Eric Niebler wrote:
Zach Laine wrote:
Over the past few months, I've been tinkering with a Unicode string library. It's still *far* from finished, but it's far enough along that the overall structure is visible. I've seen a bunch of Unicode proposals for Boost come and go, so hopefully this one will address the most common needs people have.
I would love to see a Unicode support library added to Boost. However, I question the usefulness of another string class, or in this case another hierarchy of string classes. Interoperability with std::string (and QString, and CString, and a thousand other API-specific string classes) is always thorny. I'd much rather see an iterators- and algorithms-based approach <snip>
Agree. Thanks Zach. I'm discouraged that every time the issue of a Unicode library comes up, the discussion immediately descends into a debate about how to design yet another string class. Such a high level wrapper *might* be useful (strong emphasis on "might"), but the core must be the Unicode algorithms, and the design for a Unicode library must start there.
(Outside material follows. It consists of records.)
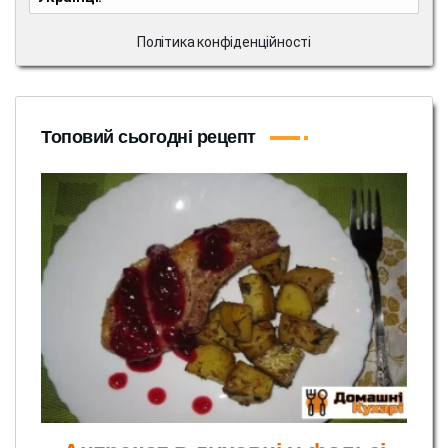
Політика конфіденційності
Топовий сьогодні рецепт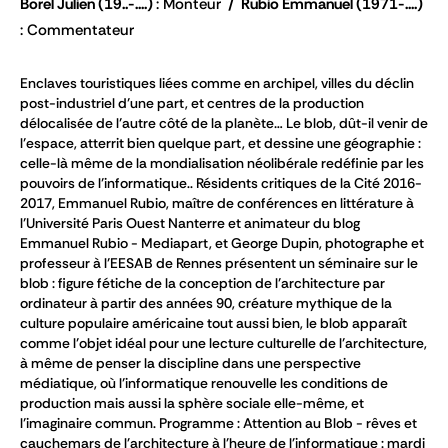
Borel Julien
(19..-....)
Monteur
Rubio Emmanuel
(1971-....)
Commentateur
Enclaves touristiques liées comme en archipel, villes du déclin
post-industriel d’une part, et centres de la production
délocalisée de l’autre côté de la planète… Le blob, dût-il venir de
l’espace, atterrit bien quelque part, et dessine une géographie :
celle-là même de la mondialisation néolibérale redéfinie par les
pouvoirs de l’informatique.. Résidents critiques de la Cité 2016-
2017, Emmanuel Rubio, maître de conférences en littérature à
l’Université Paris Ouest Nanterre et animateur du blog
Emmanuel Rubio - Mediapart, et George Dupin, photographe et
professeur à l’EESAB de Rennes présentent un séminaire sur le
blob : figure fétiche de la conception de l’architecture par
ordinateur à partir des années 90, créature mythique de la
culture populaire américaine tout aussi bien, le blob apparaît
comme l’objet idéal pour une lecture culturelle de l’architecture,
à même de penser la discipline dans une perspective
médiatique, où l’informatique renouvelle les conditions de
production mais aussi la sphère sociale elle-même, et
l’imaginaire commun. Programme : Attention au Blob - rêves et
cauchemars de l'architecture à l'heure de l'informatique : mardi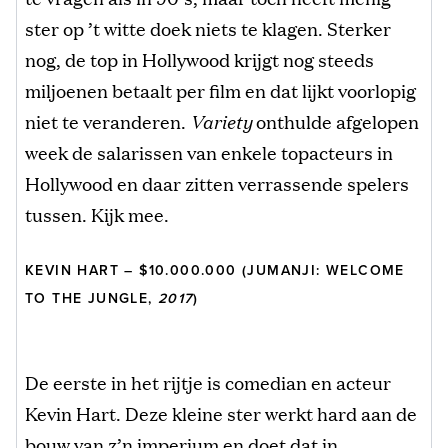
ster op ’t witte doek niets te klagen. Sterker
nog, de top in Hollywood krijgt nog steeds
miljoenen betaalt per film en dat lijkt voorlopig
niet te veranderen.
Variety
onthulde afgelopen
week de salarissen van enkele topacteurs in
Hollywood en daar zitten verrassende spelers
tussen. Kijk mee.
KEVIN HART – $10.000.000 (JUMANJI: WELCOME
TO THE JUNGLE,
2017
)
De eerste in het rijtje is comedian en acteur
Kevin Hart. Deze kleine ster werkt hard aan de
bouw van z’n imperium en doet dat in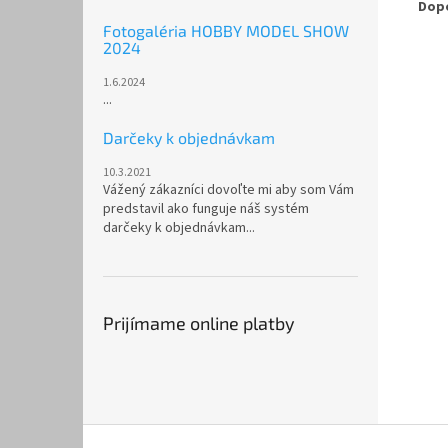
Dopo
Fotogaléria HOBBY MODEL SHOW
2024
1.6.2024
...
Darčeky k objednávkam
10.3.2021
Vážený zákazníci dovoľte mi aby som Vám
predstavil ako funguje náš systém
darčeky k objednávkam...
Prijímame online platby
Z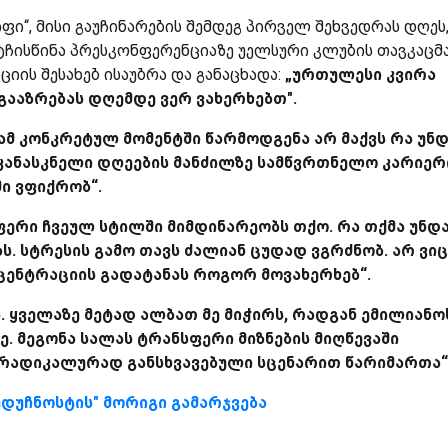
ფი“, მისი გაუჩინარების შემდეგ პირველ შეხვედრას დღეს
ატჩისწინა პრესკონფერენციაზე უელსური კლუბის თავკაცმა
იის შესახებ ისაუბრა და განაცხადა:
„ურთულესი კვირა
გააზრებას დღემდე ვერ ვახერხებთ".
 ამ კონკრეტულ მომენტში წარმოდგენა არ მაქვს რა უნ
უკანასკნელი დღეების მანძილზე სამწვრთნელო კარიერ
ი ვფიქრობ“.
ერი ჩვეულ სტილში მიმდინარეობს თქო. რა თქმა უნდ
ს. სტრესის გამო თავს ძალიან ცუდად ვგრძნობ. არ ვიც
ცენტრაციის გადატანას როგორ მოვახერხებ“.
. ყველაზე მეტად ალბათ მე მიჭირს, რადგან ემილიანო
ე. მეგონა სალას ტრანსფერი მიზნების მიღწევაში
რადიკალურად განსხვავებული სცენარით წარიმართა“
ბუდუჩნოსტის" მორიგი გამარჯვება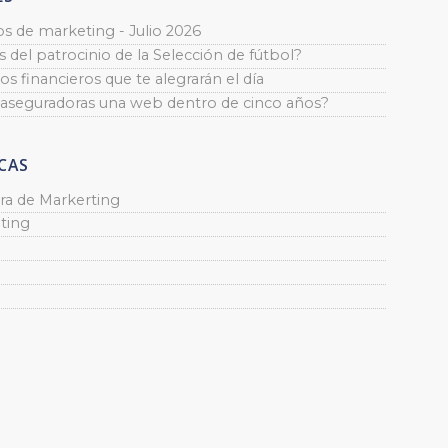
os de marketing - Julio 2026
 del patrocinio de la Selección de fútbol?
os financieros que te alegrarán el día
 aseguradoras una web dentro de cinco años?
CAS
ra de Markerting
ting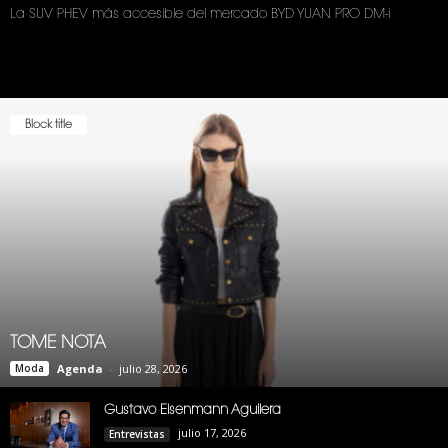
La SUV PHEV más accesible del mercado BYD YUAN PRO DM-i
Block title
TOME NOTA
Moda
Agenda
-
julio 28, 2026
Gustavo Eisenmann Aguilera
julio 17, 2026
Entrevistas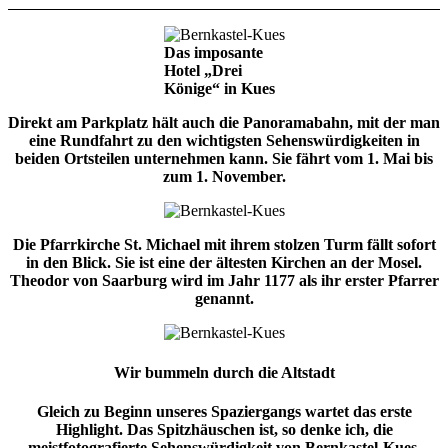
Das imposante
Hotel „Drei
Könige“ in Kues
Direkt am Parkplatz hält auch die Panoramabahn, mit der man
eine Rundfahrt zu den wichtigsten Sehenswürdigkeiten in
beiden Ortsteilen unternehmen kann. Sie fährt vom 1. Mai bis
zum 1. November.
Die Pfarrkirche St. Michael mit ihrem stolzen Turm fällt sofort
in den Blick. Sie ist eine der ältesten Kirchen an der Mosel.
Theodor von Saarburg wird im Jahr 1177 als ihr erster Pfarrer
genannt.
Wir bummeln durch die Altstadt
Gleich zu Beginn unseres Spaziergangs wartet das erste
Highlight. Das Spitzhäuschen ist, so denke ich, die
meistfotografierte Sehenswürdigkeit von Bernkastel-Kues.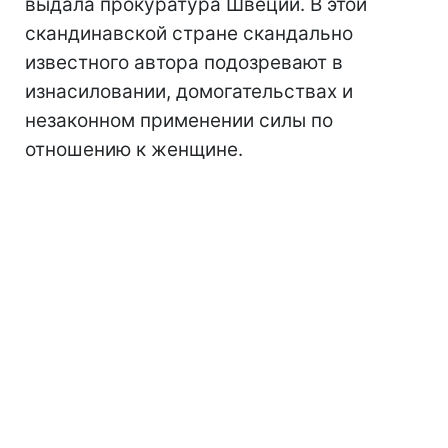
выдала прокуратура Швеции. В этой
скандинавской стране скандально
известного автора подозревают в
изнасиловании, домогательствах и
незаконном применении силы по
отношению к женщине.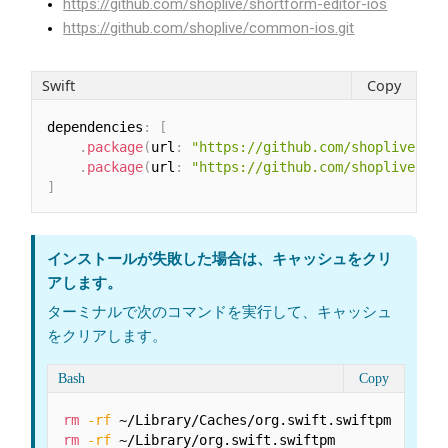
https://github.com/shoplive/shortform-editor-ios
https://github.com/shoplive/common-ios.git
Swift
Copy
dependencies
:
[
.
package
(
url
:
"https://github.com/shoplive/sho
.
package
(
url
:
"https://github.com/shoplive/com
]
インストールが失敗した場合は、キャッシュをクリ
アします。
ターミナルで次のコマンドを実行して、キャッシュ
をクリアします。
Bash
Copy
rm
-rf
rm
-rf
 ~/Library/org.swift.swiftpm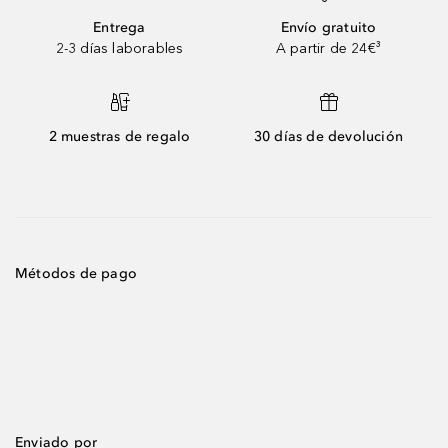
Entrega
Envío gratuito
2-3 días laborables
A partir de 24€³
2 muestras de regalo
30 días de devolución
Métodos de pago
Enviado por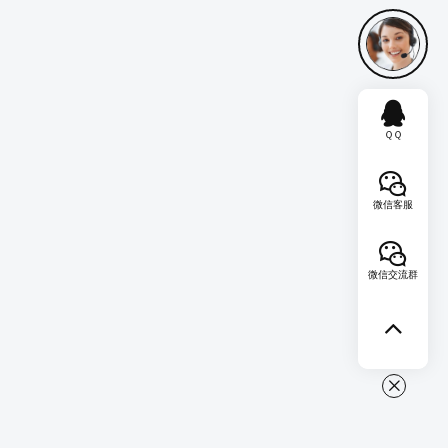
ＱＱ
微信客服
微信交流群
I mostly agree. If people want UTF-8 and UTF-16 iterator-adaptors that will efficiently convert byte-sequence iterators into unicode character iterators, then I probably already have exactly that. Should I package it up for review? There are, however, a few points to consider. Most importantly, if you operate on a UTF-8 string only using an iterator-adaptor then you'll miss out on most of the clever features of the encoding. Specifically: - If you need to search for an ASCII character in a UTF-8 string then you can do so just by scanning the bytes. - Similarly, searching for substrings (including substrings with non-ASCII characters) can be done just by scanning for a bytewise match. - Sorting can be done using strcmp()-like comparisons on the byte sequences. An implementation that doesn't somehow exploit these optimisations will perform sub-optimally, and I don't think that would be acceptable. I don't really have a complete solution to offer. What I do have is the beginnings of a character-set traits class with booleans indicating things like "is an ASCII superset", "is variable-length" etc. The idea is that algorithms could be specialised based on these traits. I'm not sure how it all joins together yet though. Cheers, Phil.